Titelthema - Mehr Singen!
Die Hamburger Goldkehlchen: "70 Männer, ein Chor, keiner kann singen" – so steht es auf der Webseite der Goldkehlchen. Was sich wie ein klassisches Hamburger Understatement liest, ist eigentlich wahr. Doch mit ihrem ehrlichen Gesang, der zum Mitsingen animiert, füllen sie mühelos die Konzertsäle. © Julian Huke

Eine Ermutigung

Eckart Altenmüller01.12.2025

Vom Singen zum Verstummen

Singen befreit, Singen schafft Gemeinschaft, Singen kann glücklich machen, und Singen ist gesundheitsfördernd.
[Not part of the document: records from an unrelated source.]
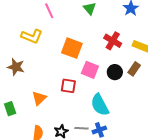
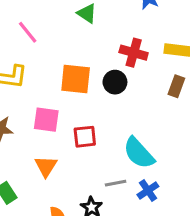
pink square: (90, 70) -> (46, 120), moved
black circle: (115, 72) -> (115, 82), moved
gray line: (81, 128) -> (116, 183), moved

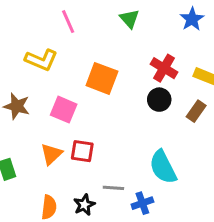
black circle: (115, 82) -> (159, 100), moved
red square: (85, 137) -> (82, 151), moved
cyan semicircle: (139, 153) -> (163, 167), moved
Warum wird in Deutschland seit Jahrzehnten weniger gesungen? Die Ursachen dafür sind vielschichtig. Bis in die 1970er Jahre war das Singen von Volksliedern oder Wanderliedern in Familien und Schulen noch fester Bestandteil unserer Kultur. Ab den 1980er Jahren zeigen Befragungen unter anderem des Deutschen Musikrats, dass immer weniger Menschen regelmäßig singen. Das betrifft vor allem das informelle Singen in Familien und Schulen. Aber auch der Chorverband verzeichnet trotz intensiver Bemühungen einen Rückgang der Chorsängerinnen und Chorsänger, der bereits vor Corona eingesetzt, aber unter Corona dramatische Ausmaße angenommen hat.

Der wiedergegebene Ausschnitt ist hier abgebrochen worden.